Encana and ConocoPhillips say Plains should wait to learn whether it will be exempt from the tariff before getting the pipeline fee approved.

Tariffs added to construction costs

Plains estimates the steel and aluminum tariffs imposed last year add US$40 million in construction costs to the US$1.1 billion budget estimate for Cactus II.

Plains ordered the steel before President Donald Trump introduced the tariffs but did not receive the first shipment until the summer of 2018 after the tariffs came into effect.

Plains Chief Executive Officer Willie Chiang said the tariffs were unfair because his company was unable to find an alternative domestic steel producer capable of meeting its specifications.

Plains’ first two waiver requests were turned down.

The proposed shipping fee would generate about US$33,500 a day for Plains if Cactus II operates at its capacity of 670,000 barrels per day.

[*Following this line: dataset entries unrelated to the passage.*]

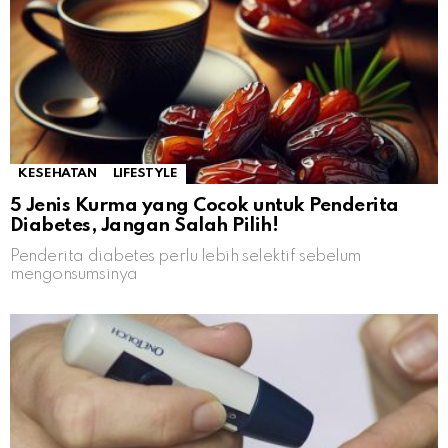
KESEHATAN
LIFESTYLE
5 Jenis Kurma yang Cocok untuk Penderita
Diabetes, Jangan Salah Pilih!
Penderita diabetes perlu lebih selektif sebelum
mengonsumsinya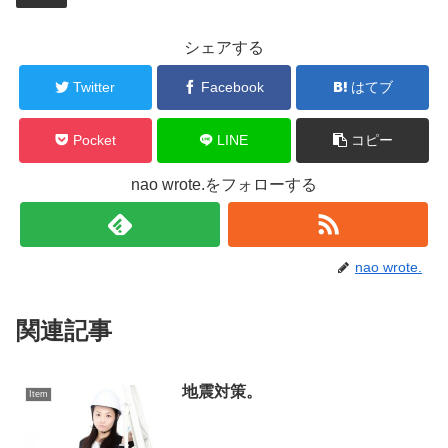
シェアする
Twitter
Facebook
はてブ
Pocket
LINE
コピー
nao wrote.をフォローする
nao wrote.
関連記事
地震対策。
Item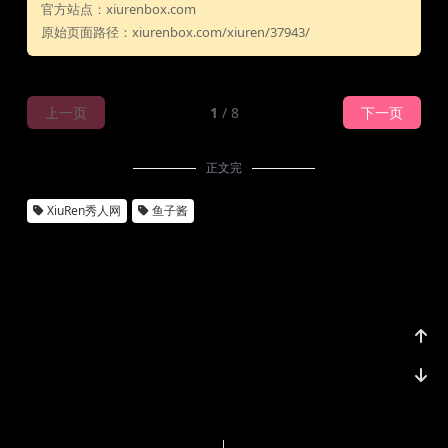
官方站点：xiurenbox.com
原始页面路径：xiurenbox.com/xiuren/37943/
上一页
1
/ 8
下一页
正文完
XiuRen秀人网
鱼子酱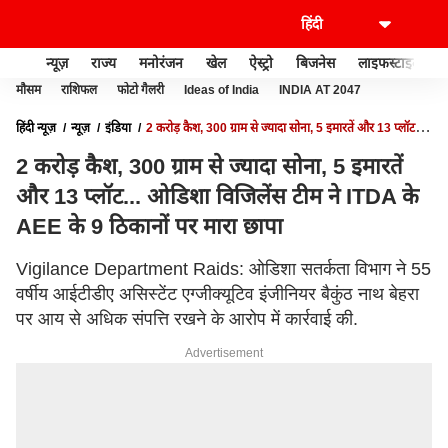
न्यूज़
राज्य
मनोरंजन
खेल
ऐस्ट्रो
बिजनेस
लाइफस्टाइल
मौसम
राशिफल
फोटो गैलरी
Ideas of India
INDIA AT 2047
हिंदी न्यूज़
न्यूज़
इंडिया
2 करोड़ कैश, 300 ग्राम से ज्यादा सोना, 5 इमारतें और 13 प्लॉट...
ओडिशा विजिलेंस टीम ने ITDA के AEE के 9 ठिकानों पर मारा छापा
2 करोड़ कैश, 300 ग्राम से ज्यादा सोना, 5 इमारतें
और 13 प्लॉट... ओडिशा विजिलेंस टीम ने ITDA के
AEE के 9 ठिकानों पर मारा छापा
Vigilance Department Raids: ओडिशा सतर्कता विभाग ने 55
वर्षीय आईटीडीए असिस्टेंट एग्जीक्यूटिव इंजीनियर बैकुंठ नाथ बेहरा
पर आय से अधिक संपत्ति रखने के आरोप में कार्रवाई की.
Advertisement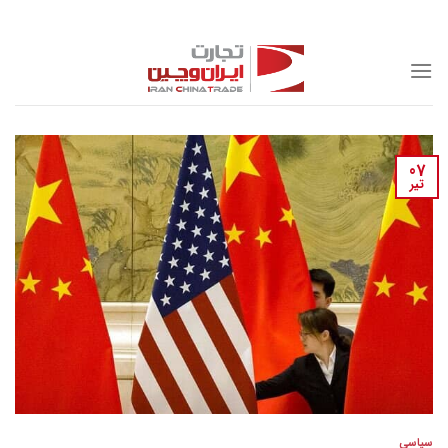
Skip
to
content
07
تیر
سیاسی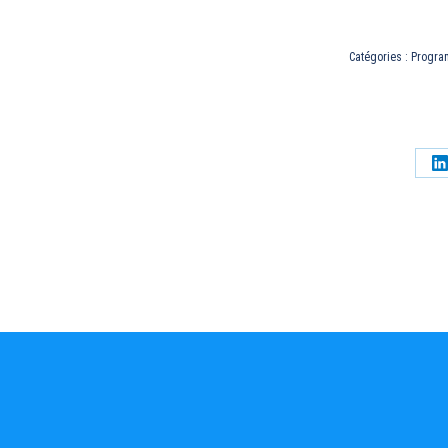
Catégories :
Progr
P
s
L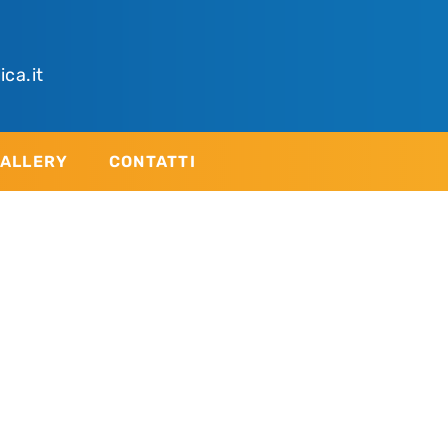
ica.it
ALLERY
CONTATTI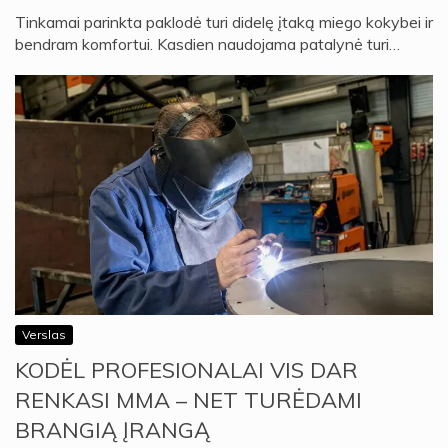
Tinkamai parinkta paklodė turi didelę įtaką miego kokybei ir
bendram komfortui. Kasdien naudojama patalynė turi…
Verslas
KODĖL PROFESIONALAI VIS DAR
RENKASI MMA – NET TURĖDAMI
BRANGIĄ ĮRANGĄ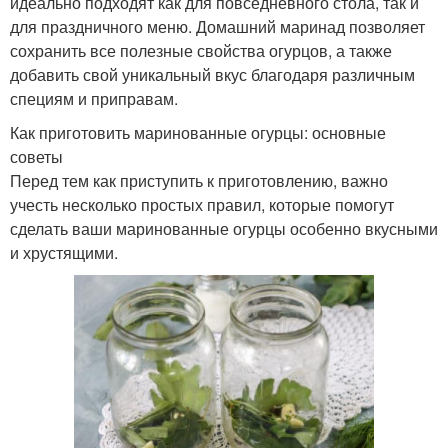
идеально подходят как для повседневного стола, так и
для праздничного меню. Домашний маринад позволяет
сохранить все полезные свойства огурцов, а также
добавить свой уникальный вкус благодаря различным
специям и приправам.
Как приготовить маринованные огурцы: основные
советы
Перед тем как приступить к приготовлению, важно
учесть несколько простых правил, которые помогут
сделать ваши маринованные огурцы особенно вкусными
и хрустящими.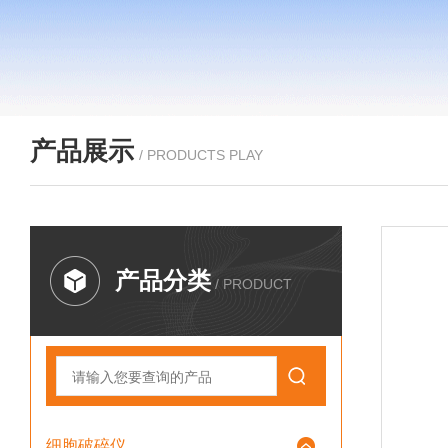
产品展示
/ PRODUCTS PLAY
产品分类
/ PRODUCT
细胞破碎仪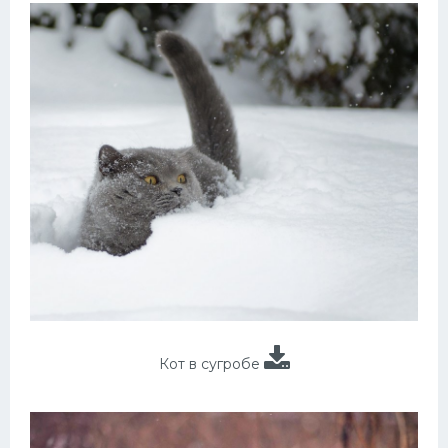
Кот в сугробе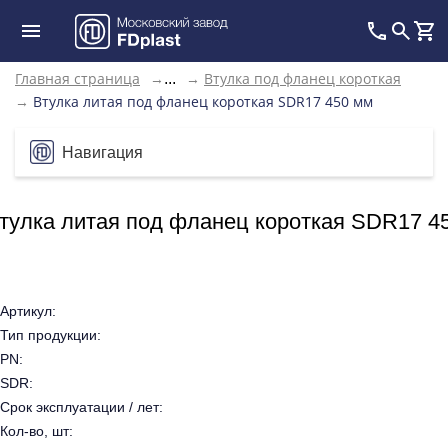
Главная страница
→
→
Втулка под фланец короткая
...
→
Втулка литая под фланец короткая SDR17 450 мм
Навигация
тулка литая под фланец короткая SDR17 4
Артикул:
Тип продукции:
PN:
SDR:
Срок эксплуатации / лет:
Кол-во, шт: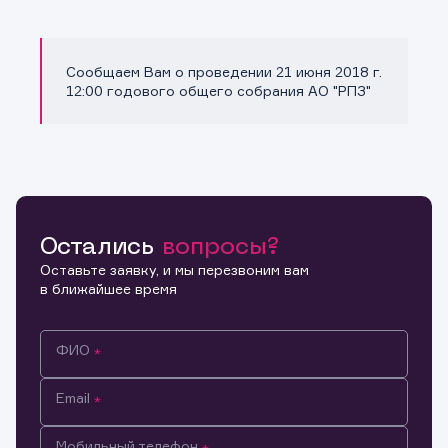
Сообщаем Вам о проведении 21 июня 2018 г.
Копировать ссылку
12:00 годового общего собрания АО "РПЗ"
Остались
вопросы?
Оставьте заявку, и мы перезвоним вам
в ближайшее время
ФИО
Email
Мобильный телефон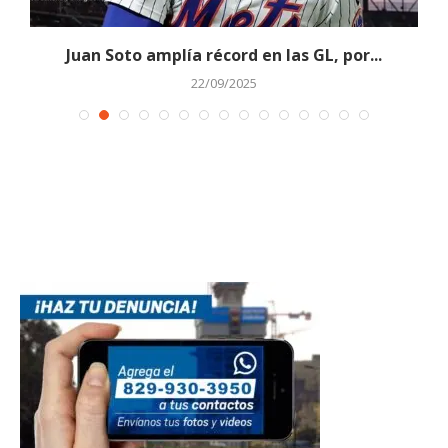
Juan Soto amplía récord en las GL, por...
22/09/2025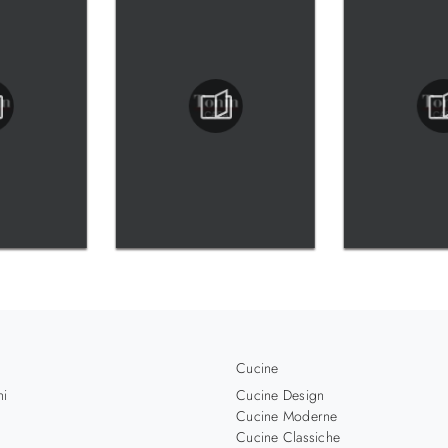
Cucine
hi
Cucine Design
Cucine Moderne
Cucine Classiche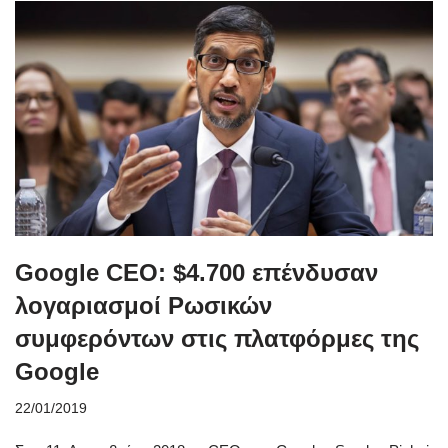
Google CEO: $4.700 επένδυσαν
λογαριασμοί Ρωσικών
συμφερόντων στις πλατφόρμες της
Google
22/01/2019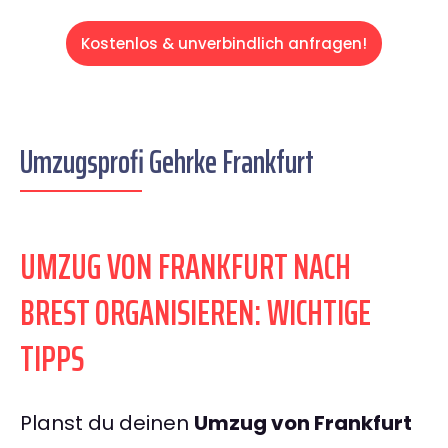
Kostenlos & unverbindlich anfragen!
Umzugsprofi Gehrke Frankfurt
UMZUG VON FRANKFURT NACH
BREST ORGANISIEREN: WICHTIGE
TIPPS
Planst du deinen
Umzug von Frankfurt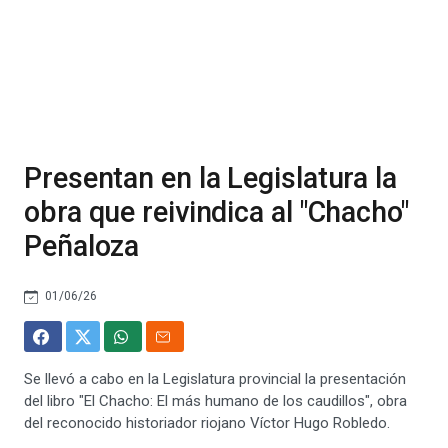
Presentan en la Legislatura la
obra que reivindica al "Chacho"
Peñaloza
01/06/26
Se llevó a cabo en la Legislatura provincial la presentación
del libro "El Chacho: El más humano de los caudillos", obra
del reconocido historiador riojano Víctor Hugo Robledo.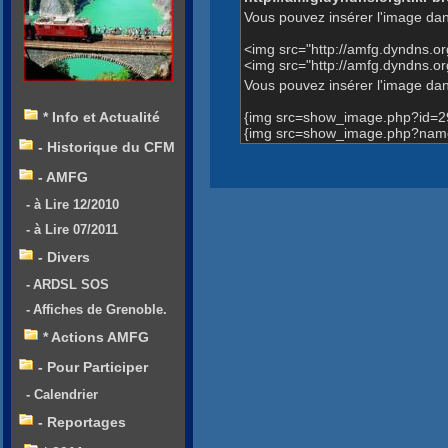
Vous pouvez insérer l'image dan
<img src="http://amfg.dyndns.
<img src="http://amfg.dyndns.
Vous pouvez insérer l'image dans
{img src=show_image.php?id=2
* Info et Actualité
{img src=show_image.php?name
- Historique du CFM
- AMFG
- à Lire 12/2010
- à Lire 07/2011
- Divers
- ARDSL SOS
- Affiches de Grenoble.
* Actions AMFG
- Pour Participer
- Calendrier
- Reportages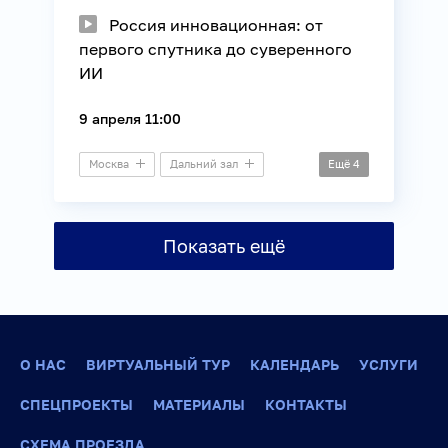
Россия инновационная: от
первого спутника до суверенного
ИИ
9 апреля 11:00
Москва
Дальний зал
Ещё
4
Круглый стол
Информационные технологии
Показать ещё
Космос
Технологии
О НАС
ВИРТУАЛЬНЫЙ ТУР
КАЛЕНДАРЬ
УСЛУГИ
СПЕЦПРОЕКТЫ
МАТЕРИАЛЫ
КОНТАКТЫ
СХЕМА ПРОЕЗДА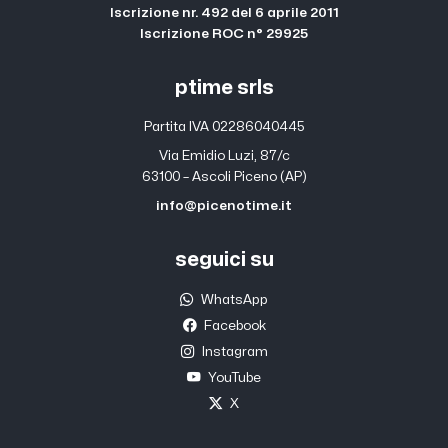
Iscrizione nr. 492 del 6 aprile 2011
Iscrizione ROC n° 29925
ptime srls
Partita IVA 02286040445
Via Emidio Luzi, 87/c
63100 – Ascoli Piceno (AP)
info@picenotime.it
seguici su
WhatsApp
Facebook
Instagram
YouTube
X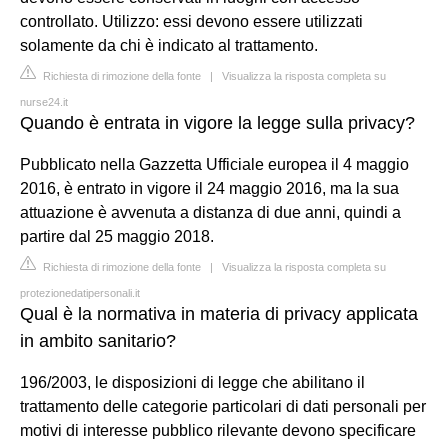
controllato. Utilizzo: essi devono essere utilizzati
solamente da chi è indicato al trattamento.
Richiesta di rimozione della fonte
|
Visualizza la risposta completa su
nurse24.it
Quando è entrata in vigore la legge sulla privacy?
Pubblicato nella Gazzetta Ufficiale europea il 4 maggio
2016, è entrato in vigore il 24 maggio 2016, ma la sua
attuazione è avvenuta a distanza di due anni, quindi a
partire dal 25 maggio 2018.
Richiesta di rimozione della fonte
|
Visualizza la risposta completa su
protezionedatipersonali.it
Qual è la normativa in materia di privacy applicata
in ambito sanitario?
196/2003, le disposizioni di legge che abilitano il
trattamento delle categorie particolari di dati personali per
motivi di interesse pubblico rilevante devono specificare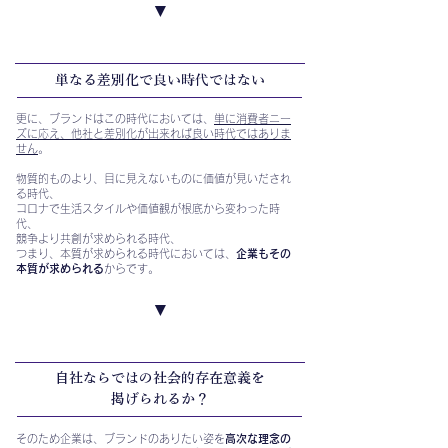
▼
​単なる差別化で良い時代ではない
更に、ブランドはこの時代においては、
単に消費者ニー
ズに応え、他社と差別化が出来れば良い時代ではありま
せん
。
物質的ものより、目に見えないものに価値が見いだされ
る時代、
コロナで生活スタイルや価値観が根底から変わった時
代、
競争より共創が求められる時代、
つまり、本質が求められる時代においては、
企業もその
本質が求められる
からです。
▼
自社ならではの社会的存在意義を
掲げられるか？
そのため企業は、ブランドのありたい姿を
高次な理念の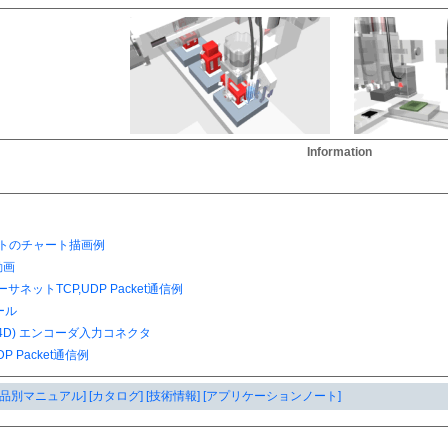
Information
製品別マニュアル]
[カタログ]
[技術情報]
[アプリケーションノート]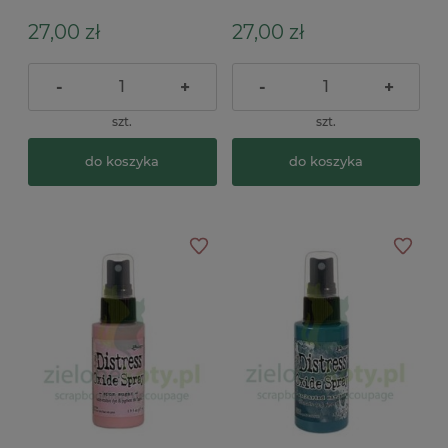
27,00 zł
27,00 zł
-
+
-
+
szt.
szt.
do koszyka
do koszyka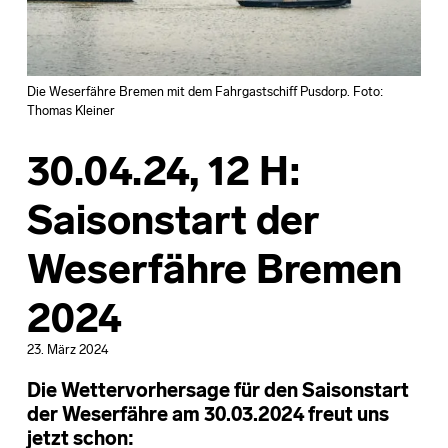
Die Weserfähre Bremen mit dem Fahrgastschiff Pusdorp. Foto:
Thomas Kleiner
30.04.24, 12 H:
Saisonstart der
Weserfähre Bremen
2024
23. März 2024
Die Wettervorhersage für den Saisonstart
der Weserfähre am 30.03.2024 freut uns
jetzt schon: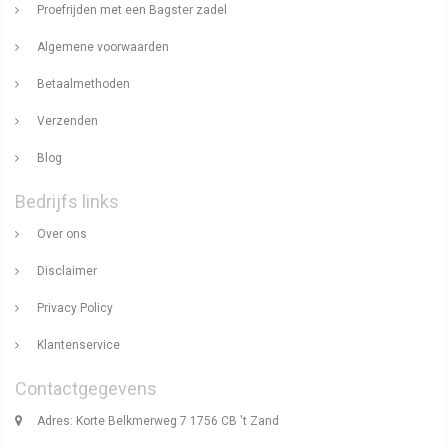
Proefrijden met een Bagster zadel
Algemene voorwaarden
Betaalmethoden
Verzenden
Blog
Bedrijfs links
Over ons
Disclaimer
Privacy Policy
Klantenservice
Contactgegevens
Adres: Korte Belkmerweg 7 1756 CB 't Zand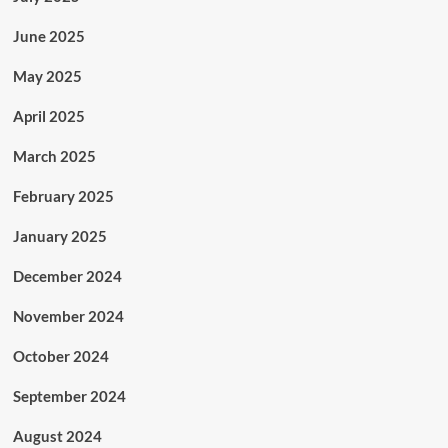
June 2025
May 2025
April 2025
March 2025
February 2025
January 2025
December 2024
November 2024
October 2024
September 2024
August 2024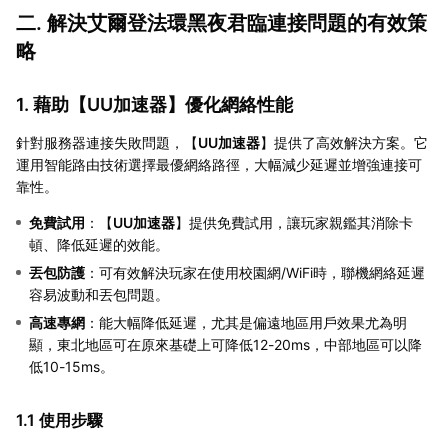
二. 解決艾爾登法環黑夜君臨連接問題的有效策
略
1. 藉助【
UU加速器
】優化網絡性能
針對服務器連接失敗問題，【
UU加速器
】提供了高效解決方案。它
運用智能路由技術選擇最優網絡路徑，大幅減少延遲並增強連接可
靠性。
免費試用
：【
UU加速器
】提供免費試用，讓玩家親鑑其消除卡
頓、降低延遲的效能。
丟包防護
：可有效解決玩家在使用校園網/WiFi時，聯機網絡延遲
容易波動和丟包問題。
高速專網
：能大幅降低延遲，尤其是偏遠地區用戶效果尤為明
顯，東北地區可在原來基礎上可降低12-20ms，中部地區可以降
低10-15ms。
1.1 使用步驟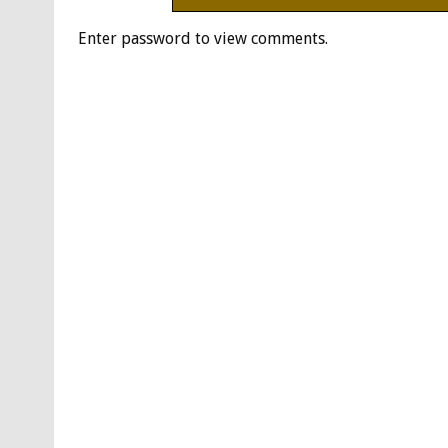
Enter password to view comments.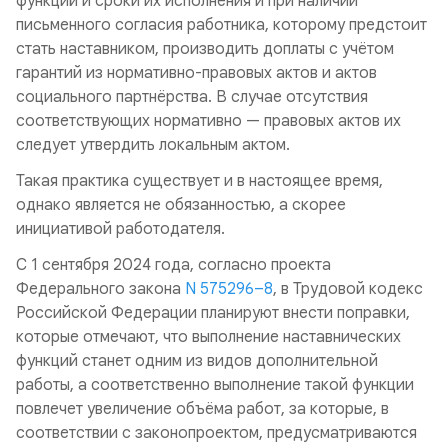
функций и сроки их исполнения и при наличии
письменного согласия работника, которому предстоит
стать наставником, производить доплаты с учётом
гарантий из нормативно-правовых актов и актов
социального партнёрства. В случае отсутствия
соответствующих нормативно — правовых актов их
следует утвердить локальным актом.
Такая практика существует и в настоящее время,
однако является не обязанностью, а скорее
инициативой работодателя.
С 1 сентября 2024 года, согласно проекта
Федерального закона
N 575296–8
, в Трудовой кодекс
Российской Федерации планируют внести поправки,
которые отмечают, что выполнение наставнических
функций станет одним из видов дополнительной
работы, а соответственно выполнение такой функции
повлечет увеличение объёма работ, за которые, в
соответствии с законопроектом, предусматриваются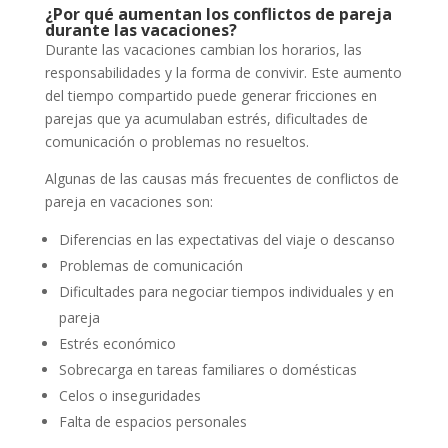
¿Por qué aumentan los conflictos de pareja
durante las vacaciones?
Durante las vacaciones cambian los horarios, las
responsabilidades y la forma de convivir. Este aumento
del tiempo compartido puede generar fricciones en
parejas que ya acumulaban estrés, dificultades de
comunicación o problemas no resueltos.
Algunas de las causas más frecuentes de conflictos de
pareja en vacaciones son:
Diferencias en las expectativas del viaje o descanso
Problemas de comunicación
Dificultades para negociar tiempos individuales y en
pareja
Estrés económico
Sobrecarga en tareas familiares o domésticas
Celos o inseguridades
Falta de espacios personales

James Coleman, an energy professor at Southern Methodist University, said the dispute is a clash of the Trump administration’s goals of global energy dominance and revising free trade, resulting in a transportation cost that producers don’t need.

The other two pipelines are Kinder Morgan’s 800,000 bpd Grey Oak system and Epic Midstream’s 900,000 bpd crude line.

Global commodities trader Trafigura, one of the biggest exporters of U.S. crude that routinely ships barrels overseas, has a long-term agreement to carry 300,000 bpd on Cactus II and has already started filling its share of the line.

Plains is proposing pipeline expansions in Canada, Montana and Wyoming with connections to new pipeline systems to deliver more Canadian crude to Houston and the Texas Gulf Coast.